Toutefois, ce qui me fait sourire dans cette histoire, pour ne pas dire la fausse attitude réactionnaire de certains, c'est qu'ils se permettent d'aduler l'oeuvre de Haussmann qui est pourtant issue d'une volonté répressive. C'est parce qu'ils ne se sentent pas concernés par l'injustice qui a chassé les pauvres Parisiens de l'époque du centre ; que cela faisait partie d'une stratégie politico-urbaine visant à éliminer toute possibilité de révolution populaire dans le centre. Nos compatriotes affichent leur fierté d'avoir connu, ou visité Paris, laquelle est le produit de l'histoire répressive de Napoléon tel qu'il l'a forgée et exécutée par ses propres desseins et dessins à travers l'implication de Haussmann. Comme si l'injustice n'était pas la même pour tous.
Ainsi donc, ce sont les stratégies, bonnes ou mauvaises, qui font les villes, les grandes villes, et je vous assure que nous avons beaucoup à dire à propos de nos villes : Alger, Oran et autres.
Même si l'amnésie de l'indépendance semble avoir pris le pas sur la mémoire collective.

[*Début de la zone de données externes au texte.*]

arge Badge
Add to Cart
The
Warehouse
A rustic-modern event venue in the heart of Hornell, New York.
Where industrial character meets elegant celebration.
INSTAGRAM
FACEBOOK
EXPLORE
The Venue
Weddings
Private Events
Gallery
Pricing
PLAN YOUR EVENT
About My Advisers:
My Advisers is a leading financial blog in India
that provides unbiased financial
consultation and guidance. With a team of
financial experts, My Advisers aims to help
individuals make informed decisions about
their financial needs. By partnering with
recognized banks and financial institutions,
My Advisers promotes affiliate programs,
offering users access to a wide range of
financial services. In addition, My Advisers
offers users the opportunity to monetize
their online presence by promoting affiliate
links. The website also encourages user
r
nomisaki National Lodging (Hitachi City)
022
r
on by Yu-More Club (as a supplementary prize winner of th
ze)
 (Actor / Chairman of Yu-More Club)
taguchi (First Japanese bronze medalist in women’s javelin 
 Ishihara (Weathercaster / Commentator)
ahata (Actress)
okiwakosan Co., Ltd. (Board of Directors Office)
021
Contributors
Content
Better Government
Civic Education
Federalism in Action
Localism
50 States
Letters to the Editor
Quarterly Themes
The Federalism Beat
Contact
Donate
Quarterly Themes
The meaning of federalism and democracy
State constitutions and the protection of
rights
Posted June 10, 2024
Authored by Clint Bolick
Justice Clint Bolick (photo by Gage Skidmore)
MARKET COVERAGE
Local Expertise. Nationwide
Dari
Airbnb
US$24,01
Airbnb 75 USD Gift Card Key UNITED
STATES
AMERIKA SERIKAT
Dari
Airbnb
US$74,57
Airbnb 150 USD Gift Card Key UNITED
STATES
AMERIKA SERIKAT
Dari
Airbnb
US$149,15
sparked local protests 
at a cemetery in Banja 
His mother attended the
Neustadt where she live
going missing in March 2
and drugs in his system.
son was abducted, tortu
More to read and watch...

Qui fait nos villes aujourd'hui, quels sont leurs noms, et comment les font-ils ?
Deluz a bien dit dans son ouvrage : L'urbanisme et l'architecture d'Alger, que le plan de Constantine a servi pendant l'occupation à écarter les architectes créateurs et les urbanistes engagés, en vue d'installer une politique autoritaire qui gère par la gestion administrative la ville, et ne s'occuper donc par là que de ce qui est prioritaire. Et c'est cette politique là que nous perpétuons, depuis l'indépendance, par l'exclusion de la dimension paysagiste, et dans un cadre d'anonymat total, puisque nous n'aimons pas désigner les responsabilités, à la manière des anciens colons. A dire, qu'entre l'occupation et l'indépendance, nous n'avons pas évolué, et qu'il y a des suites, disons, dans la pratique d'une certaine forme d'urbanisme, qui restent à ce jour inexplorées et proie d'une grande incompréhension. Nous sommes passés d'une certaine manière de la stratégie des délais politico-administratifs (plan de Constantine) lesquels avaient pour intention d'améliorer les conditions de vie des Français musulmans par l'importation du modèle industriel de l'habitat, à la logique de l'autoritarisme politique (de l'indépendance) qui se fait hermétique au désir de contribution des acteurs extra-administratifs qui ne partagent pas les choix des responsables nationaux et locaux.
Ce qui nous semble être certain, c'est que l'échec de la stratégie politico-administrative de l'indépendance, en matière d'urbanisme, vu l'état dans lequel nos villes sont, est incontestable. Parce que, d'une part, elle s'inscrit dans la logique d'un contexte qui n'est pas sien, du fait qu'elle prolonge les pratiques du plan de Constantine, et d'autre part, parce qu'elles n'ont jamais été suffisamment regardantes sur les demandes des populations citadines et leur état moral.